POSTCARDS – After The Fire, Before The End (CD / LP)

Der dritte Longplayer dieser wunderbaren Shoegaze-Band aus dem Libanon ist bereits Mitte Oktober erschienen.

Ihr neues Album steht ganz im Zeichen der Katastrophe, die ihre Heimat letztes Jahr ereilt hat. Wir alle haben sicherlich noch die Bilder im Kopf, die zeigten, wie eine riesige Explosion im Hafen von Beirut die ganze Umgebung auslöschte und auch viele Teile der großartigen Altstadt und unzählige ihrer Bewohner mit in den Abgrund riss. Dieses Trauma merkt man den Liedern auf „After The Fire, Before The End“ an, die zu den bisher traurigsten und zerbrechlichsten gehören, die die Band aus meiner Sicht bisher veröffentlicht hat.Ganz nebenbei erfuhr ich im Radio, dass es ein neues Lebenszeichen von ihnen gibt. Irgendwie passt das, denn ich habe Postcards überhaupt erst durch diesen gleichen Berlin-Brandenburger Radiosender kennengelernt und sie sind noch immer ein Geheimtipp und bekommen nur in außergewöhnlichen Radiostationen Airplay.

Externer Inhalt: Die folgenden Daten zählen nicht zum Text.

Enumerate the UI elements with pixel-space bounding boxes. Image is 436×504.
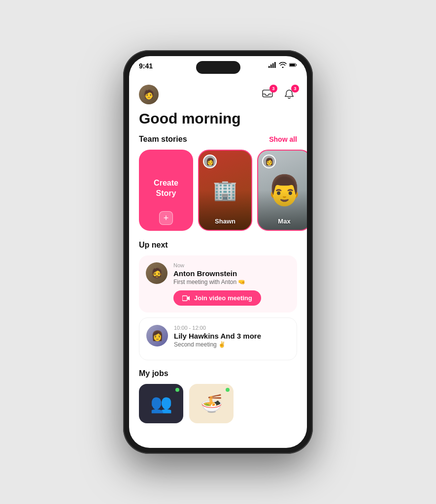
meeting-desc-2: Second meeting ✌ xyxy=(174,341,290,348)
notification-icons: 3 3 xyxy=(260,87,297,102)
battery-icon xyxy=(289,62,297,68)
meeting-card-2: 👩 10:00 - 12:00 Lily Hawkins And 3 more … xyxy=(139,317,297,360)
meeting-time-1: Now xyxy=(173,262,290,268)
meeting-avatar-1: 🧔 xyxy=(146,262,168,284)
up-next-section: Up next 🧔 Now Anton Brownstein First mee… xyxy=(129,239,307,360)
meeting-desc-1: First meeting with Anton 🤜 xyxy=(173,279,290,285)
inbox-button[interactable]: 3 xyxy=(260,87,275,102)
stories-scroll: CreateStory + 🏢 👩 Shawn 👨 👩 Max xyxy=(129,150,307,239)
story-avatar-max: 👩 xyxy=(262,155,276,168)
bell-badge: 3 xyxy=(291,85,299,93)
notch xyxy=(196,61,240,74)
header-row: 🧑 3 3 xyxy=(129,81,307,106)
meeting-name-2: Lily Hawkins And 3 more xyxy=(174,332,290,340)
wifi-icon xyxy=(279,62,287,68)
team-stories-title: Team stories xyxy=(139,135,187,144)
job-card-1[interactable]: 👥 xyxy=(139,384,183,423)
jobs-row: 👥 🍜 xyxy=(139,384,297,423)
user-avatar[interactable]: 🧑 xyxy=(139,85,159,104)
meeting-avatar-2: 👩 xyxy=(146,325,168,346)
status-bar: 9:41 xyxy=(129,56,307,81)
story-name-max: Max xyxy=(258,218,307,225)
screen-content: 🧑 3 3 xyxy=(129,56,307,448)
job-dot-2 xyxy=(226,388,230,392)
join-label: Join video meeting xyxy=(194,294,252,302)
my-jobs-section: My jobs 👥 🍜 xyxy=(129,365,307,431)
inbox-badge: 3 xyxy=(269,85,277,93)
meeting-time-2: 10:00 - 12:00 xyxy=(174,325,290,331)
show-all-button[interactable]: Show all xyxy=(269,135,297,143)
job-emoji-1: 👥 xyxy=(150,393,172,414)
greeting-text: Good morning xyxy=(129,106,307,135)
create-story-card[interactable]: CreateStory + xyxy=(139,150,193,231)
status-icons xyxy=(268,62,297,68)
meeting-card-1: 🧔 Now Anton Brownstein First meeting wit… xyxy=(139,255,297,313)
svg-rect-1 xyxy=(270,64,272,68)
bell-button[interactable]: 3 xyxy=(281,87,297,102)
job-dot-1 xyxy=(175,388,179,392)
meeting-name-1: Anton Brownstein xyxy=(173,269,290,278)
phone-screen: 9:41 xyxy=(129,56,307,448)
meeting-info-1: Now Anton Brownstein First meeting with … xyxy=(173,262,290,306)
join-video-button[interactable]: Join video meeting xyxy=(173,290,261,306)
job-emoji-2: 🍜 xyxy=(201,393,223,414)
story-card-max[interactable]: 👨 👩 Max xyxy=(257,150,307,231)
svg-rect-2 xyxy=(272,63,274,68)
meeting-info-2: 10:00 - 12:00 Lily Hawkins And 3 more Se… xyxy=(174,325,290,353)
meeting-row-1: 🧔 Now Anton Brownstein First meeting wit… xyxy=(146,262,290,306)
meeting-row-2: 👩 10:00 - 12:00 Lily Hawkins And 3 more … xyxy=(146,325,290,353)
story-card-shawn[interactable]: 🏢 👩 Shawn xyxy=(198,150,252,231)
signal-icon xyxy=(268,62,276,68)
phone-frame: 9:41 xyxy=(123,50,313,454)
create-story-label: CreateStory xyxy=(154,178,178,199)
team-stories-header: Team stories Show all xyxy=(129,135,307,150)
story-avatar-shawn: 👩 xyxy=(203,155,217,168)
svg-rect-7 xyxy=(182,296,187,301)
svg-rect-5 xyxy=(290,64,295,66)
svg-rect-3 xyxy=(274,62,276,68)
create-plus-icon: + xyxy=(159,211,173,225)
my-jobs-title: My jobs xyxy=(139,369,297,378)
job-card-2[interactable]: 🍜 xyxy=(189,384,234,423)
story-name-shawn: Shawn xyxy=(199,218,251,225)
up-next-title: Up next xyxy=(139,241,297,250)
status-time: 9:41 xyxy=(139,62,153,70)
svg-rect-0 xyxy=(268,66,270,68)
video-icon xyxy=(182,295,190,301)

Ihr Dream Pop und der Albumtitel zeugen von der existenziellen Schwere des o.g. Ereignisses. Es ist ein Abgesang auf das was war und eine Analyse des gegenwärtigen Zustands. Das Eröffnungsstück, „Mother Tongue“, ist quasi ein Steckbrief Beiruts seit der Katastrophe. Die Wahrnehmung des aktuellen Heimatortes kommt auch im nächsten Lied „Home Is So Sad“ nicht in eine bessere Stimmung. Eine treibende Snare-Drum zeigt hier deutlich die Wut auf das Geschehene und die Gegenwart.  „Sea Change“ und „Summer“ sind Lieder, die man nicht wagt zu unterbrechen oder zu beenden, bevor sie zu Ende sind. Gerade in „Summer“ klingt Sängerin Julia Sabra, begleitet von einer Bass-Drum wie ein Herzschlag, genauso zart und fern wie Julee Cruise beim Twin Peaks Titelthema. Das anschließende „Bruise“ ist das einzige Lied, das eher nach Aufbruch und Zerstreuung klingt. Man könnte es für eine Fahrt die Küste entlang ins Autoradio schieben.

Es gibt kein Lied, das auf dieser LP überflüssig oder unpassend wirkt. Kurz vor Schluss überwältigt einen sogar noch „January“, bevor Gewissheit wird: Das einzige Licht scheint wirklich nur noch die Sonne zu sein, in deren Licht man dann letztendlich auch begraben sein möchte, wenn man den Lyrics des letzten Liedes auf dem Album, „If I Die“, Glauben schenken möchte.

Für mich ist diese Platte eines der besten Alben des Jahres und damit meine unbedingte Kaufempfehlung. (M.W.)